Opera Review
The KIROV OPERA & BALLET SEASON
PROKOFIEV: Semyon Kotko Kirov Opera Company/Gergiev. Royal Opera House,
London. 13 July 2000 (LF)
One's experience of Prokofiev's socialist realist opera Semyon Kotko had, until this gloriously sung stage production, first seen at the Mariinsky Theatre in St Petersburg in June last year, been limited to an ancient Melodiya LP of extracts, and the suite of eight highly characteristic orchestral movements, recorded a decade ago by Neeme Järvi on Chandos [CHAN 8803] order from Amazon With its occasional overtones of Romeo & Juliet, gorgeous orchestration and bittersweet lyricism, it is surprising that the suite, at least, has not become better known.The opera is set in the Ukraine at the end of the First World War. The German invasion, and the civil war following the revolution, was real living history for all Russians, though one suspects that in 1939 many of them may have been shielded from the horrors of the ensuing famine in this most fertile of lands.

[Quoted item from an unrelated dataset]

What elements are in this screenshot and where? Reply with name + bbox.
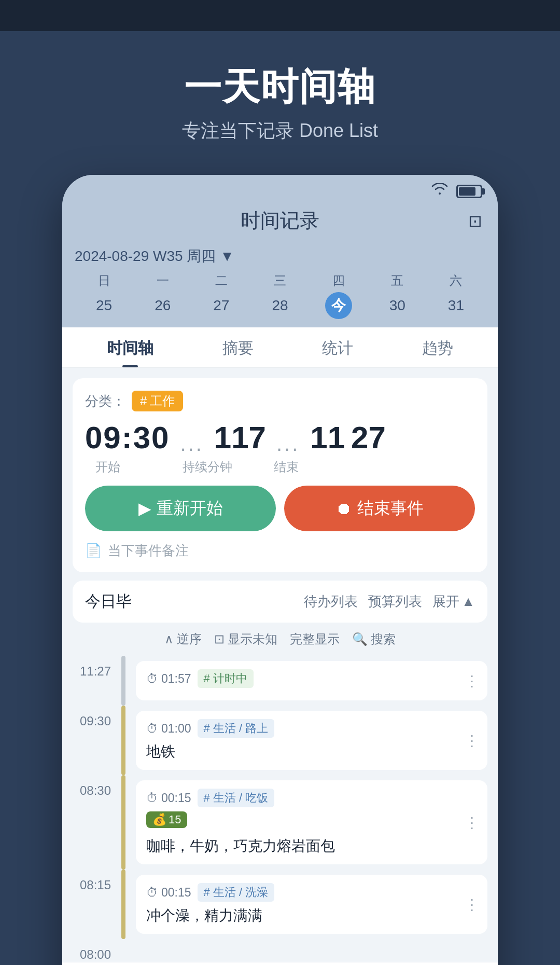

The music tells us that for Prokofiev the setting was passionately felt, the idyllic country of his childhood now become nightmare in the aftermath of invasion, pillage and civil war, though what his real views were on the events depicted only the satirical staging of the red army at the end give any hint.
It was composed and produced very quickly, the first two acts being completed in seventeen days in July 1939 and it was produced in 1940. The opera was to have been produced by the celebrated Russian director Vsevolod Meyerhold, but he was arrested at about the time Prokofiev completed the piano score and was never heard of again. Although Soviet commentators emphasised the heroic, folkloric and lyric aspects of the score, it only briefly found favour and was not heard again in the composer's lifetime, its existence scarcely realised by most lovers of his music.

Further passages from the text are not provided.